O fagote

Ele atravessou a avenida tumultuada e desorganizada do meio dia, em direção ao prédio em estilo neoclássico, com paredes escandalosamente pintadas de lilás.

Ao subir a primeira escada, quase derrubou uma senhora de cabelos brancos de nuance lilás como o prédio. Esta, falou qualquer coisa desabonadora enquanto ele seguiu em frente.

A recepcionista, como sempre, mascava um chiclete eterno, encarando a tudo a sua volta com um tédio mortal. Ela pensou consigo mesma, quando é que aquele idiota chegaria na hora certa para os ensaios.

Desde que atravessou a avenida, os seus sucos gástricos pareciam roer o estômago ao ponto de ter a sensação de que alguma outra criatura habitava o seu corpo.Era uma mistura de nervosismo, com excitação e a sensação de que algo na sua vida seria importante.

Tanto que ao subir a primeira escada, de tão cego que estava, teve a impressão de ter se esbarraqdo em alguma coisa, mas já estava atrasado demais para voltar.

Viu que a secretária mascava seu chiclete mas nem parou. Correu para o salão principal.

Ao entrar, viu que todos já estavam em seus assentos. E com uma cara nada amistosa. Felizmente, o maestro também estava atrasado. Aquele filho da mãe sem nenhuma compaixão humana.

Ele tratou logo de montar seu instrumento. Um fagote. Finalmente, após exaustivos ensaios, ele assumira o lugar de solista na sinfonia Patética de Tchaykowsky. Quando o maestro o indicou para o solo, ele quase teve um surto, mas manteve a calma, em nome da boa convivência. Não é agradável para os outros, ver um corpo caindo e fazendo um barulho que com certeza, reverberaria para todo o salão.

O avô dele, que tinha um gosto musical semelhante ao de Napoleão Bonaparte, ao ouvir o tal solo que abre a sinfonia, perguntou: "é só isso?".

Ele nem respondeu. Mas pensou: "É tudo isso".

Ele achava que Tchaykowsky tinha um problema. Ninguém escreveria um solo daqueles para fagote. Qualquer outro em sã consciência, escreveria para clarineta ou oboé. Mas essa era a oportunidade que faltava.

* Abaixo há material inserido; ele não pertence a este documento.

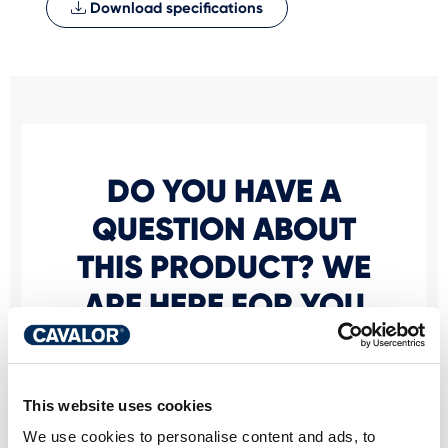
Download specifications
DO YOU HAVE A
QUESTION ABOUT
THIS PRODUCT? WE
ARE HERE FOR YOU
Personal advice
This website uses cookies
Would you like personal advice on which
We use cookies to personalise content and ads, to
nutrition and care is best for your horse? Just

No salão, todos já prontos e afinados. O Maestro entrou. Algo parecido com Mussolini. Limitou-se a dizer :"Primeiro movimento. Fagote".

O solo começou. O som se desenrolava como uma serpente cansada.

O Maestro: "É pra ser soturno. Não exausto".

O solo se repetiu. Desta vez, sem maiores correções.

Por dentro, ele sentia uma satisfação não manifestada no seu rosto. Aquele solo era tudo o que precisava na vida.

Lá da outra sala, onde eu estava, eu podia ouvir muito bem o começo do quarto movimento. Nada é tão doente quanto essas cordas entrelaçadas, que formam uma melodia de notas soltas em dois conjuntos de cordas. Eu ainda pude sentir mais uma vez, aquela melancolia que precede a morte.

Dalí em diante, eu segui o meu caminho, com aquele solo de fagote na cabeça. Eu pensava em como um único som, podia revelar tanto sobrea vida.

Eu caminhei até a praça, comprei um sorvete, e peguei o meu carro. Lá dentro, havia um bouquet de flores,

A tarde caía. Como cai tudo no mundo, aliás.